On m’a plusieurs fois proposé d’écrire des opéras, ce qui ne s’est jamais fait ; pour plusieurs raisons, la principale étant que je n’avais pas de librettiste. Je me suis donc tourné vers des genres qui s’en approchaient, comme le mélodrame, la musique de films muets, etc., pour lesquels j’ai livré plusieurs partitions. En 2002, parce que j’avais décidé de me confronter plus précisément à l’opéra, j’ai cherché de quoi alimenter ce désir. Nicholas Snowman (directeur de l’Opéra national du Rhin) m’a appelé pour me passer commande. Il m’est donc assez difficile de répondre à la question, puisque désir et proposition sont arrivés en une seule journée ! À partir de là put commencer la recherche d’un texte. Je l’ai amorcée seul, croyant d’abord qu’un opéra contemporain était forcément une réflexion sur un théâtre expérimental. Rapidement, cette direction devait me mener à de nombreuses impasses. On me fit rencontrer François Regnault. Nous avons pris l’apéritif vers 19h ; à 23h, nous décidions d’écrire cet opéra ensemble et, le lendemain matin, nous nous retrouvions déjà pour y travailler ! Nous avons établi une liste de ce que nous voulions ne pas faire. Orienter l’opéra vers le fantastique m’attirait beaucoup ; nous nous sommes donc penchés sur la littérature fantastique. Pour des problèmes divers, comme celui des décors, des descriptions, plusieurs romans furent vite écartés. Durant six mois, nous avons exploré beaucoup de choses en respectant toujours strictement le cahier des charges préalablement dressé. François Regnault voyait bien une adaptation de Lumière d’août de William Faulkner, tandis que Minuit dans le jardin du bien et du mal, le film de Clint Eastwood, me semblait possible. Finalement, il m’a indiqué comme étant exactement ce que nous cherchions L’autre côté, le roman d’Alfred Kubin qu’il avait lu dans le passé Sans avoir lu ce texte-là, je connaissais Kubin pour quelques-uns de ses dessins et gravures. J’ai lu L’autre côté… et voilà ! Les trois jours suivants, j’écrivis la dramaturgie et une semaine plus tard François se lançait dans le livret. Tout est allé très vite : j’ai lu L’autre côté en mai 2004, la composition de la partition s’est amorcée dès juillet pour s’achever à la fin août 2005.

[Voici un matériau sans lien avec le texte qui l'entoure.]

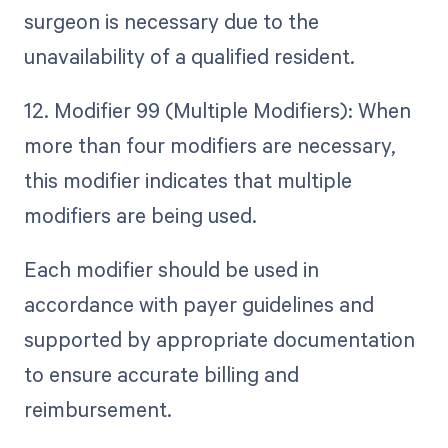
surgeon is necessary due to the
unavailability of a qualified resident.
12. Modifier 99 (Multiple Modifiers): When
more than four modifiers are necessary,
this modifier indicates that multiple
modifiers are being used.
Each modifier should be used in
accordance with payer guidelines and
supported by appropriate documentation
to ensure accurate billing and
reimbursement.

Dans ce projet, qu’est-ce qui aura fécondé le plus votre créativité ?
J’ai toujours été soucieux de la théâtralité des œuvres que j’écris, de leur dramaturgie. Il est donc assez logique qu’en écrivant un opéra – c’est-à-dire en mettant la dramaturgie au centre de mes préoccupations –, je me suis avancé plus encore sur ce terrain. Au service d’un texte, il m’y fallut opérer une synthèse de mon savoir-faire. De ce fait, il ne me semble pas m’être placé en un lieu qui autorise d’être novateur – novateur par rapport à moi-même, j’entends. Je crois avoir beaucoup plus inventé dans les Six pièces pour orchestre [lire notre chronique du 17 septembre 2004] que dans L’autre côté. L’objet opéra n’étant pas uniquement musical, indépendamment de la jubilation occasionnée par certaines exigences de la dramaturgie, la créativité ne s’y déploie pas librement. J’ai éprouvé le besoin d’en interrompre la composition pour écrire une pièce d’orchestre, ce qui revenait à ne me poser des questions qu’exclusivement musicales. S’il doit y avoir originalité, ou inventivité (toujours par rapport à moi-même, bien sûr), elle se situera plus dans le rapport au texte que dans la musique pure.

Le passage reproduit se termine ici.